VENERDÌ, 16 NOVEMBRE 2001
 
Pagina 29 – Economia
 
Il sindacato
 
Savino Pezzotta, segretario generale della Cisl
 
"Non sono proposte nostre"
 
 
 
 

roma — «Hanno scambiato una proposta sulla flessibilità emersa dal nostro dibattito interno per la nostra volontà, cosicchè vendono i contenuti della delega come se fossero nostri». Il leader della Cisl, Savino Pezzotta, è su tutte le furie. Al sottosegretario al Welfare, Maurizio Sacconi, che ha candidamente attribuito alle parti sociali la paternità delle deroghe all’articolo 18 dello Statuto dei lavoratori, l’«erede» di Sergio D’Antoni dice chiaramente: «Noi siamo nettamente contrari».
Pezzotta, il governo sostiene che la proposta di sospensione dello Statuto dei lavoratori per coloro che vedono trasformato il loro contratto da tempo determinato in tempo indeterminato viene dalla Cisl…

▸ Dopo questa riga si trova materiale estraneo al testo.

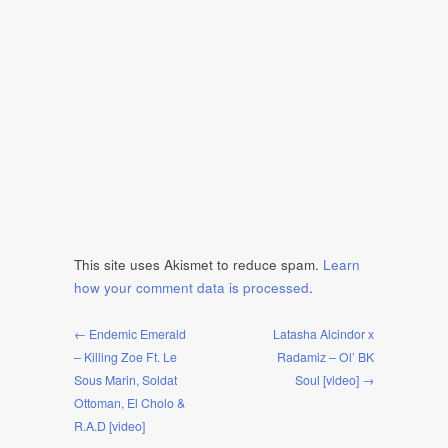
This site uses Akismet to reduce spam.
Learn
how your comment data is processed
.
← Endemic Emerald
Latasha Alcindor x
– Killing Zoe Ft. Le
Radamiz – Ol’ BK
Sous Marin, Soldat
Soul [video] →
Ottoman, El Cholo &
R.A.D [video]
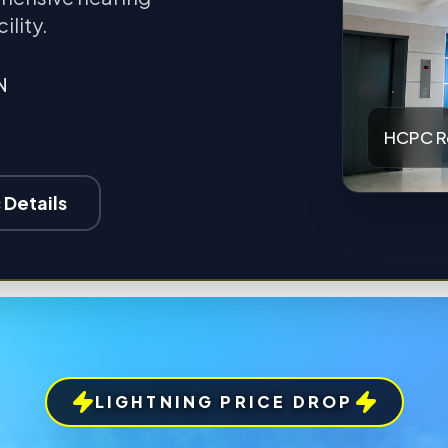
ility.
N
HCPC R
 Details
LIGHTNING PRICE DROP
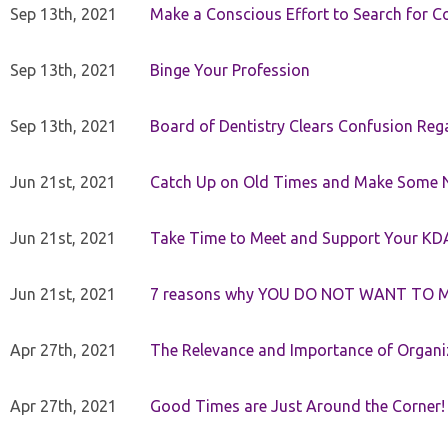
Sep 13th, 2021
Make a Conscious Effort to Search for
Sep 13th, 2021
Binge Your Profession
Sep 13th, 2021
Board of Dentistry Clears Confusion Reg
Jun 21st, 2021
Catch Up on Old Times and Make Some 
Jun 21st, 2021
Take Time to Meet and Support Your KD
Jun 21st, 2021
7 reasons why YOU DO NOT WANT TO 
Apr 27th, 2021
The Relevance and Importance of Organi
Apr 27th, 2021
Good Times are Just Around the Corner!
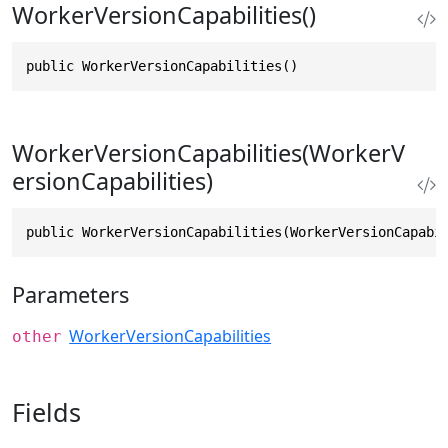
WorkerVersionCapabilities()
public WorkerVersionCapabilities()
WorkerVersionCapabilities(WorkerV
ersionCapabilities)
public WorkerVersionCapabilities(WorkerVersionCapabi
Parameters
WorkerVersionCapabilities
other
Fields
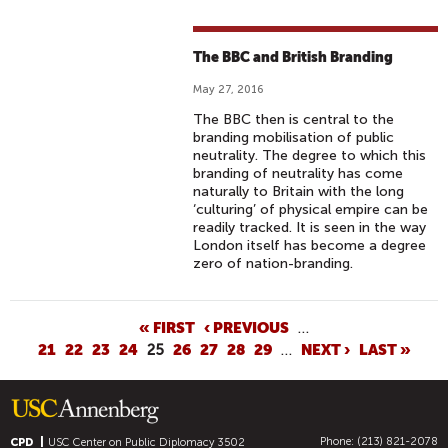
The BBC and British Branding
May 27, 2016
The BBC then is central to the
branding mobilisation of public
neutrality. The degree to which this
branding of neutrality has come
naturally to Britain with the long
‘culturing’ of physical empire can be
readily tracked. It is seen in the way
London itself has become a degree
zero of nation-branding.
P
« FIRST
‹ PREVIOUS
…
21
22
23
24
25
26
27
28
29
…
NEXT ›
LAST »
A
G
E
S
Phone: (213) 821-2078
CPD
USC Center on Public Diplomacy
3502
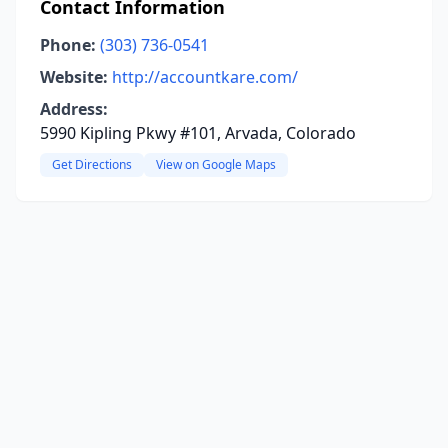
Contact Information
Phone:
(303) 736-0541
Website:
http://accountkare.com/
Address:
5990 Kipling Pkwy #101, Arvada, Colorado
Get Directions
View on Google Maps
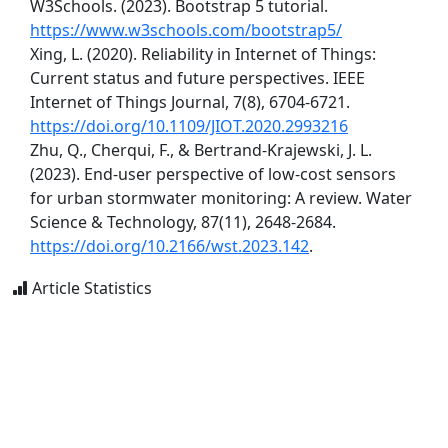
W3Schools. (2023). Bootstrap 5 tutorial.
https://www.w3schools.com/bootstrap5/
Xing, L. (2020). Reliability in Internet of Things:
Current status and future perspectives. IEEE
Internet of Things Journal, 7(8), 6704-6721.
https://doi.org/10.1109/JIOT.2020.2993216
Zhu, Q., Cherqui, F., & Bertrand-Krajewski, J. L.
(2023). End-user perspective of low-cost sensors
for urban stormwater monitoring: A review. Water
Science & Technology, 87(11), 2648-2684.
https://doi.org/10.2166/wst.2023.142
.
Article Statistics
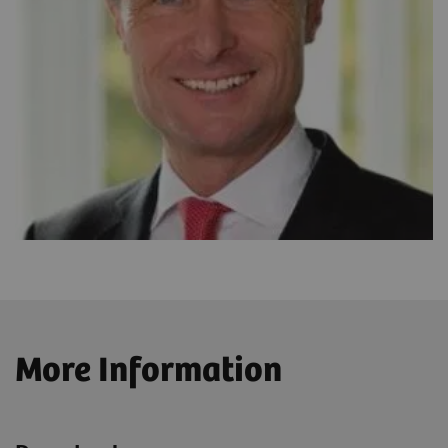
More Information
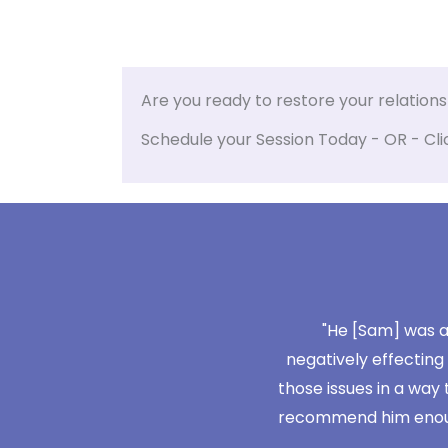
Are you ready to restore your relation
Schedule your Session Today - OR - Cli
't take us very long, we didn't have
"He [Sam] was ab
e things. It just focused on where we
negatively effecting
meet each others needs."
those issues in a way 
recommend him enough, 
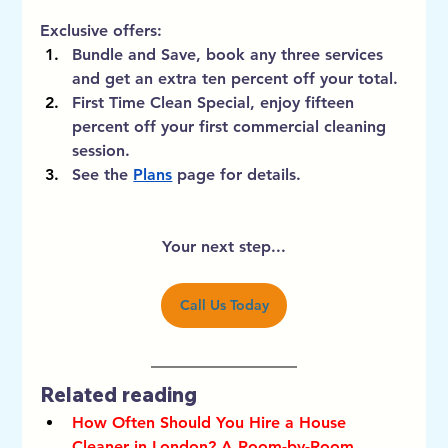
Exclusive offers:
Bundle and Save, book any three services 
and get an extra ten percent off your total. 
First Time Clean Special, enjoy fifteen 
percent off your first commercial cleaning 
session. 
See the 
Plans
 page for details.
Your next step...
Call Us Today
Related reading
How Often Should You Hire a House 
Cleaner in London? A Room-by-Room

«È falso. Non l’abbiamo fatta noi, prova ne sia che al tavolo mercoledì sera abbiamo detto un secco no. La nostra era soltanto un’idea emersa nel nostro dibattito interno, dove peraltro si parla anche di riduzione dell’orario di lavoro. Allora perché il governo non accoglie anche questa? Come potremmo essere d’accordo con l’introduzione di una disparità di trattamento tra nuovi e vecchi assunti, tra padri e figli che fanno lo stesso lavoro».
Siete contrari anche all’introduzione dell’arbitrato?
«Certo. Sicuramente non ci piace quel tipo di arbitrato lì, che consente un giudizio puramento equativo che finisce per smontare la contrattazione e non rispetta le leggi».
Il governo ha ricompattato Cgil, Cisl e Uil. Lunedì deciderete iniziative comuni. A questo proposito, lei ha detto in una nota che «qualcuno sta mettendo legna sul fuoco e vuole riscaldare l’inverno». Significa che ci sarà uno sciopero generale?
«Chi ha orecchie per intendere… Comunque ci sono tante forme di mobilitazione. Quanto al rapporto con gli altri sindacati, il clima è migliorato, ma non ci unisce certo lo sciopero di oggi della Fiom».